Content starts
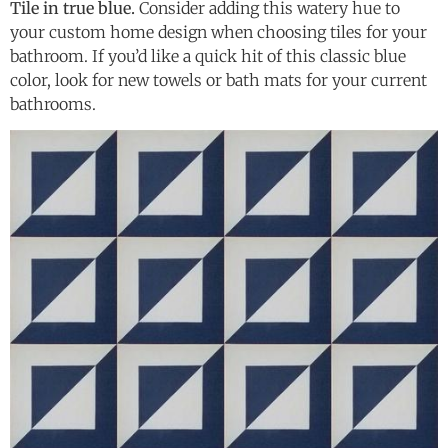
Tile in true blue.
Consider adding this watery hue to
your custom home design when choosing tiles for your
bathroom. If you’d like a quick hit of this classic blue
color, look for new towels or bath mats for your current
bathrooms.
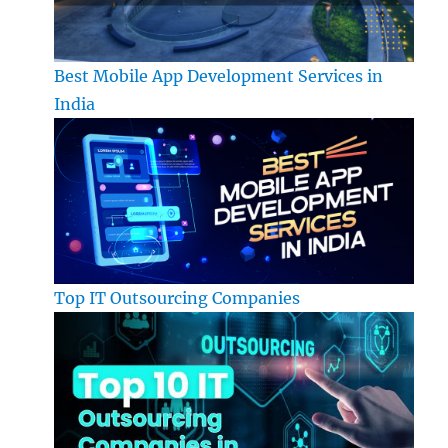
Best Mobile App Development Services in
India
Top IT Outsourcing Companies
Content ends
Content starts
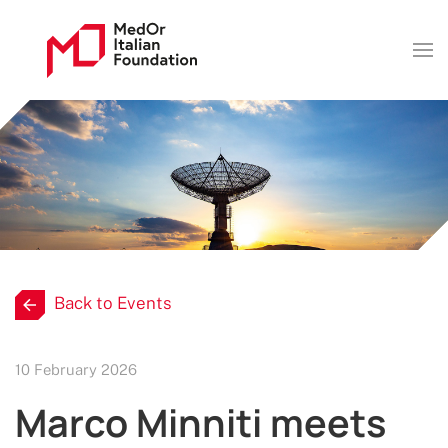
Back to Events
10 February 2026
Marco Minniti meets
Content ends
Content starts
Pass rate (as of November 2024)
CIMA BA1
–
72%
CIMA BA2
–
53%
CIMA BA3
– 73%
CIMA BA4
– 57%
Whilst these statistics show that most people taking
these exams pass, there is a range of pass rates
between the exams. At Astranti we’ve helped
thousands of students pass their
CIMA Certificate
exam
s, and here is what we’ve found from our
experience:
Content ends
(Task goal) Go through the entries above and copy every line containing "these".

(Answer to this exercise)
Whilst these statistics show that most people taking
these exams pass, there is a range of pass rates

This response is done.